First, we must ask why that has become an issue that has to be dealt with the High Representative and international community institutions? As far as most of "civic opposition" is concerned, that has become the chief role of "our foreigners". Isn't that a telling sign of the hopelessness facing the politics of civic unity? The only productive and legitimate showdown with "backward political forces", everyone understands, can take place through discussion in political forums and by shaping the will and affecting the choice of the voters. It is the unavoidable truth that in the long period since the end of the war the democratic political struggle hasn't produced results that are increasingly expected from the interventionist measures of the international community.

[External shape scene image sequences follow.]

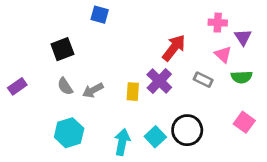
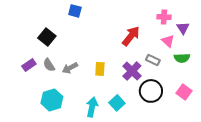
black square: (62, 49) -> (47, 37), turned -30
purple cross: (159, 81) -> (132, 71), moved
purple rectangle: (17, 86) -> (29, 65), moved
black circle: (187, 130) -> (151, 91), moved

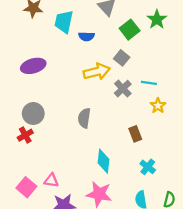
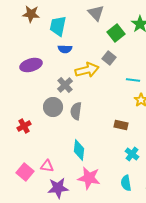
blue semicircle: (87, 36) -> (65, 49), moved
gray cross: (123, 89) -> (65, 85), moved
gray circle: (33, 114) -> (53, 107), moved
brown rectangle: (135, 134) -> (121, 125), turned -56
cyan diamond: (104, 161) -> (79, 150), moved

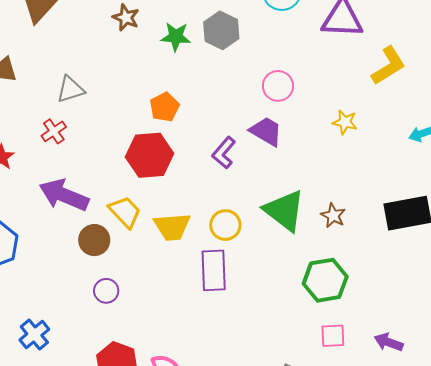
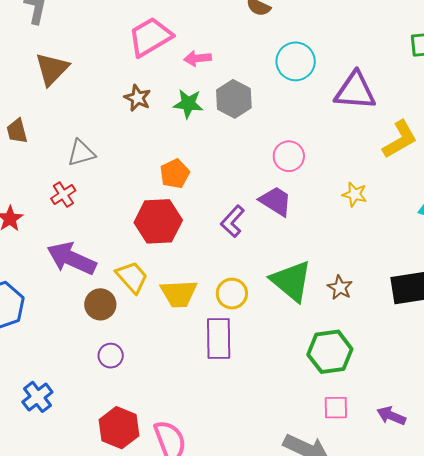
brown star: (126, 18) -> (138, 98), moved

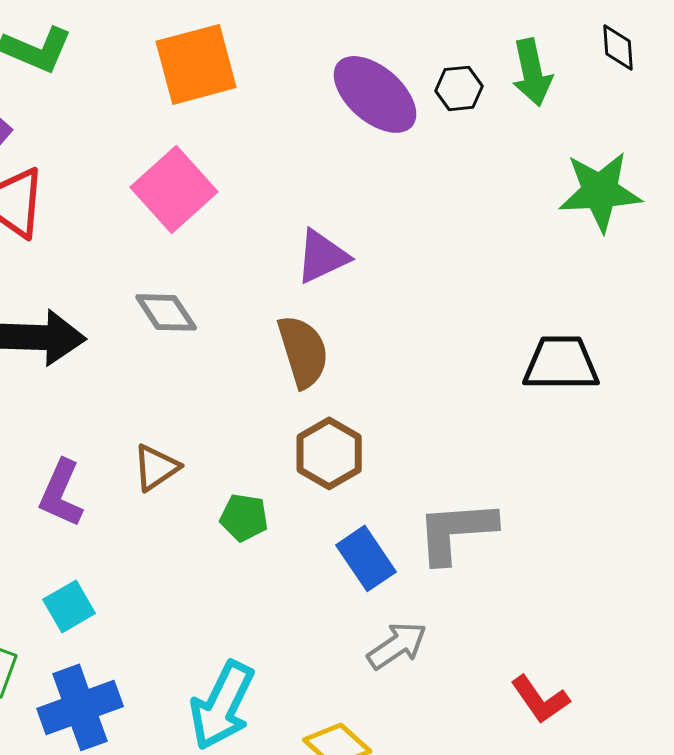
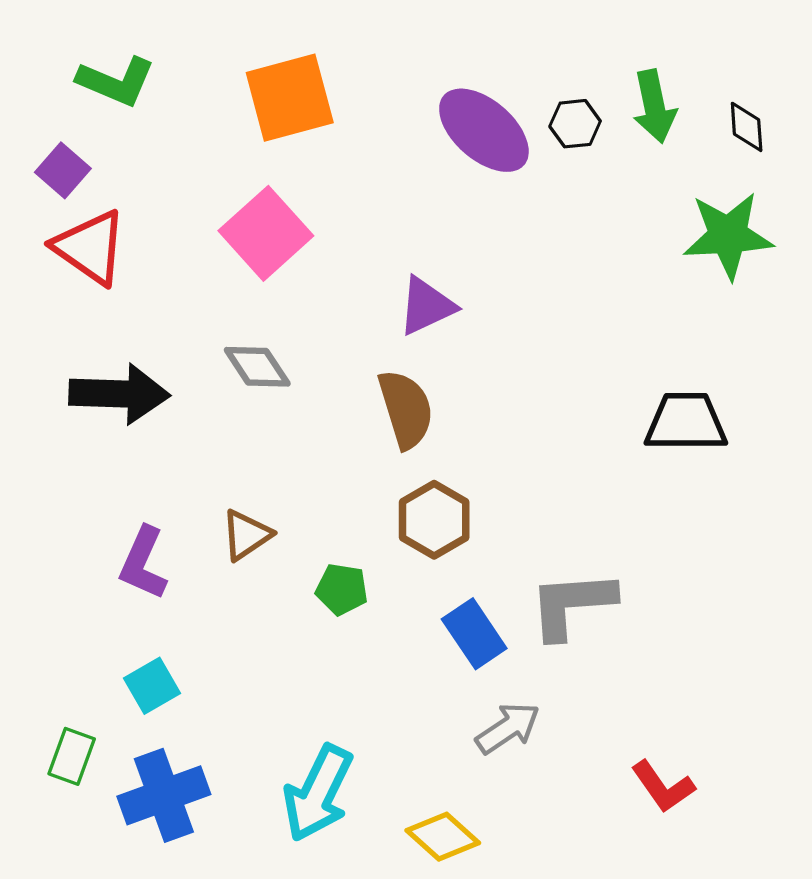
black diamond: (618, 47) -> (747, 127), moved

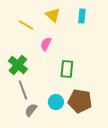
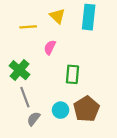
cyan rectangle: (82, 16) -> (89, 17), size x1.6
yellow line: (26, 25) -> (28, 27), turned -35
brown pentagon: (80, 101) -> (87, 109), turned 30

However, one cannot but wonder what sort of political goal is "to stop nationalists"? For those proposing drastic measures that has become a precondition for normal functioning of the democratic political life. Consequently, as far as they are concerned, such a goal can only be achieved by an intervention from the "outside", since due to allegedly destructive actions of nationalists the political system cannot get up on its feet. And true, the High Representative is supposed to assist with the reconstruction of the political system. But at this point we face a whole slew of paradoxes. If the system truly does not function, if we truly face "the state of emergency" then the high representative, as the more recent political theory tries to convince us, becomes an absolute sovereign who makes all the most important political decisions. Thereby he "cancels" the system he is supposed to kick start. The outcome is that nationalists remain within the system, and the high sovereign outside or that he and the nationalists are removed, while our exemplary democrats remain in political institutions that stop functioning since - they cannot make any important decisions. But, some will object, that is only a temporary state that will last until the political decision-making mechanism starts working, until preconditions for the overall organization are set. Still, is that really a reconstruction of the democratic organization? Just consider the resulting situation: an outside force keeps nationalists away from politics, so that democrats can do their work. Consequently, the overall democratic legitimacy of the system is lost, since the politicians expelled from the system are not aliens, or terrorists but legally elected political representatives of the popular will. Thereby we reconstruct the previous [Communist] system in which the political life could only function if nationalists were removed from it. Can we demand from Ashdown to be Tito? Could modern democrats advocate a system without democratic legitimacy? Let us recall that such a system, the Communist system, ultimately produced the victory of national parties and their almost unquestionable rule over many years.
This source of legitimacy - nationalists keep drawing legitimacy from the political will of the nation they represent - confronts the deeply ingrained belief in the lack of legitimacy of national parties, based on two arguments: they caused the war and unbridgeable post-war differences. However, it should be said that there are no "higher reasons" that justify abnegation of the democratic choice. Unfortunately, it could even be said that the democratic choice was to a large extent responsible for the war. Therefore, we are left with measures of expulsion of individuals and "softening" of political party leadership. (True, there is also the increasingly intoxicating belief that the new constitution will finally stop the production of some sort of fake legitimacy of those without civic orientation.) In that expulsion should be used for softening, rather than the other way round, since we saw that expelled leaders return like ghosts, in an even more "extreme" shape. Recently, we could have witnessed first hand that exclusion breads extremism. That is the very lesson that we can learn from the developed democracies regarding the destructive force of nationalism: there, it has become tame, soft, and transformed into liberal nationalism.